#### Your objective:
Below are records to transcribe exactly, without their pictures.

Excerpts from a dataset:
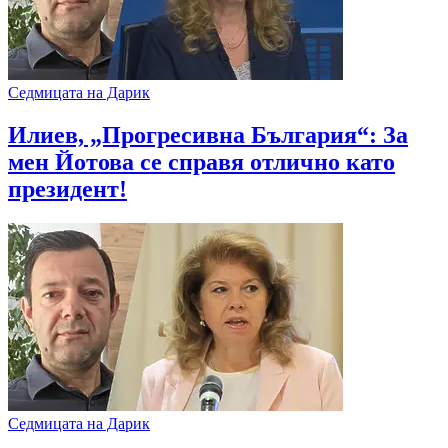
Седмицата на Дарик
Илиев, „Прогресивна България“: За
мен Йотова се справя отлично като
президент!
Седмицата на Дарик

#### Task result:
Седмицата на Дарик
Илиев, „Прогресивна България“: За
мен Йотова се справя отлично като
президент!
Седмицата на Дарик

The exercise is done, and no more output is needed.